> WHAT NEEDS TO BE DONE
From the line containing "OpenAI-Produktfeed" down to the last line of the records below, restate each line word for word and leave out the rest.

> GIVEN DATA
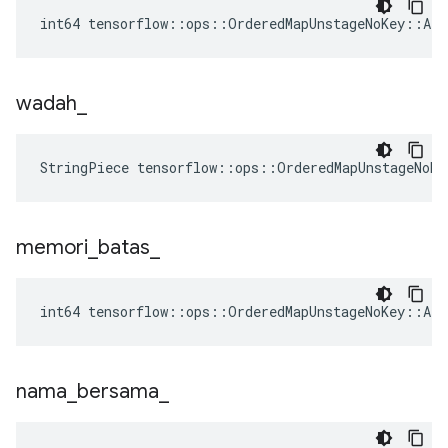
int64 tensorflow::ops::OrderedMapUnstageNoKey::Att
wadah
_
StringPiece tensorflow::ops::OrderedMapUnstageNoKe
memori
_
batas
_
int64 tensorflow::ops::OrderedMapUnstageNoKey::At
nama
_
bersama
_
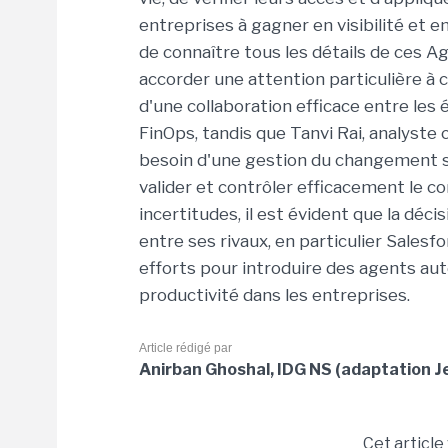
entreprises à gagner en visibilité et e
de connaître tous les détails de ces Ag
accorder une attention particulière à c
d'une collaboration efficace entre les 
FinOps, tandis que Tanvi Rai, analyste
besoin d'une gestion du changement s
valider et contrôler efficacement le 
incertitudes, il est évident que la déci
entre ses rivaux, en particulier Sales
efforts pour introduire des agents aut
productivité dans les entreprises.
Article rédigé par
Anirban Ghoshal, IDG NS (adaptation J
Cet article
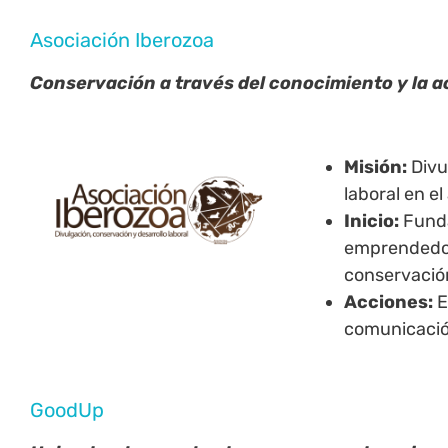
Asociación Iberozoa
Conservación a través del conocimiento y la a
Misión:
Divu
laboral en el
Inicio:
Funda
emprendedo
conservación
Acciones:
E
comunicación
GoodUp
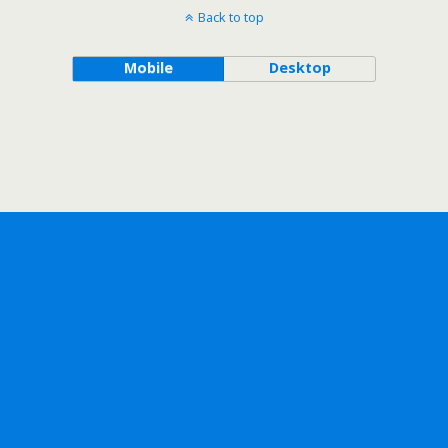
Back to top
Mobile
Desktop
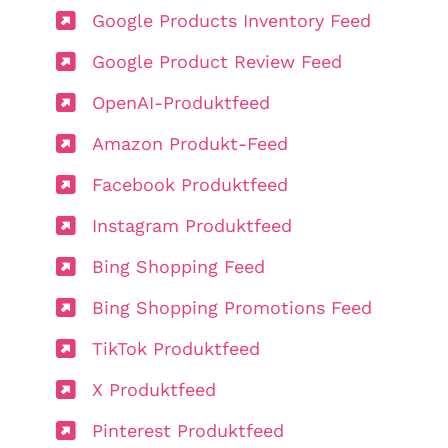
Google Products Inventory Feed
Google Product Review Feed
OpenAI-Produktfeed
Amazon Produkt-Feed
Facebook Produktfeed
Instagram Produktfeed
Bing Shopping Feed
Bing Shopping Promotions Feed
TikTok Produktfeed
X Produktfeed
Pinterest Produktfeed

> EXPECTED ANSWER
OpenAI-Produktfeed
Amazon Produkt-Feed
Facebook Produktfeed
Instagram Produktfeed
Bing Shopping Feed
Bing Shopping Promotions Feed
TikTok Produktfeed
X Produktfeed
Pinterest Produktfeed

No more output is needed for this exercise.